The alarming consolidation of fund distributors

Article from the- Agefi Hebdo of the 9th of July 2020 by Corentin Chappron

The European sector, once dominated by Swiss players, is now concentrated around two distribution platforms, which is a source of concern for asset managers.

 

The distribution of funds is undergoing a transformation. The European market, historically fragmented and dominated by large Swiss distributors such as UBP, is seeing the development of new players. "There are fewer platforms today than at the beginning of the 2000s. In particular, we have seen a consolidation of the sector since 2017, with the emergence of new platforms such as Allfunds and MFEX," confirms Sylvie Baijot, global head of fund distribution solutions at BNP Paribas Securities Services.

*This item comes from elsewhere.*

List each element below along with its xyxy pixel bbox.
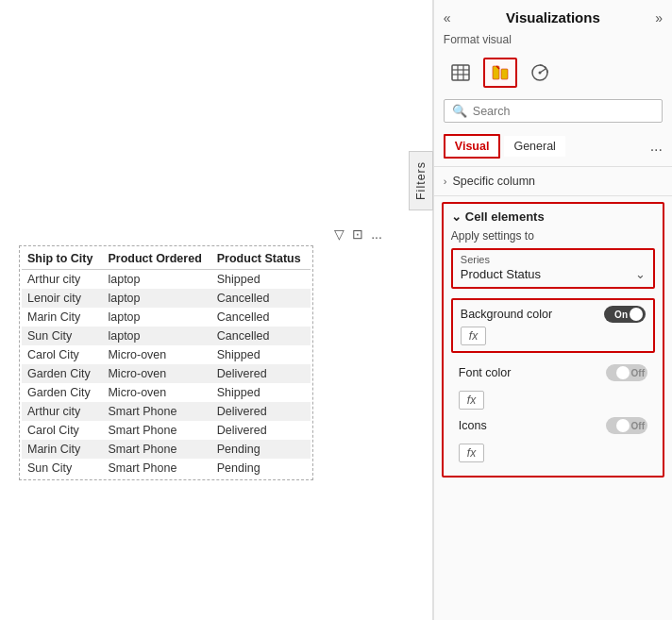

These platforms enable fund managers to sell their funds to institutional clients and handle the administrative and technical aspects of this distribution.

 

"The interest for managers is of course to limit the number of entry points and to facilitate the distribution of funds, since the due diligence work that an investor should normally carry out is carried out by the platform", explains Jean-Pierre Grimaud, Managing Director of the OFI Group.

 

Driven by their owners, mainly private equity funds, these two platforms are taking over an increasing share of the market through buyouts. But the emergence of pan-European players is not for tomorrow: the lack of harmonization on a continental scale, and national markets that are sometimes highly fragmented, are all obstacles. As a result, managers have to work through several distributors, especially when they want to expand internationally. "If you want to be present in different markets, you have to work with a large number of platforms," stresses Thierry Gortzounian, chief operating officer business development at La Française. The company distributes its funds internationally through "five platforms", but in some markets, these new players have become essential. "To sell funds in Spain, it is impossible not to use AllFunds," says one fund manager, who believes that "95%" of local players, managers or institutions, use it. The group could replicate this success in Italy, through its partnership with BNP Paribas announced at the end of 2019, or in France, where AllFunds plans to open a subsidiary.

 

Avoid monopoly

The corollary to this rise in power is the development of new paid services, based on data management. Jean-Pierre Grimaud notes that "[market concentration] can be seen in the services offered by these platforms, which are no longer simple fund centralizers". Liability management, collection and analysis of transaction data... The industry is banking on innovation, especially since many aspects of fund distribution still need to be improved. "We have a strong belief in technology to ease the various operational sticking points that still exist in the processes. For example, we need to improve the speed of order execution," notes Sylvie Baijot, who also mentions "new needs, such as issues related to customer knowledge".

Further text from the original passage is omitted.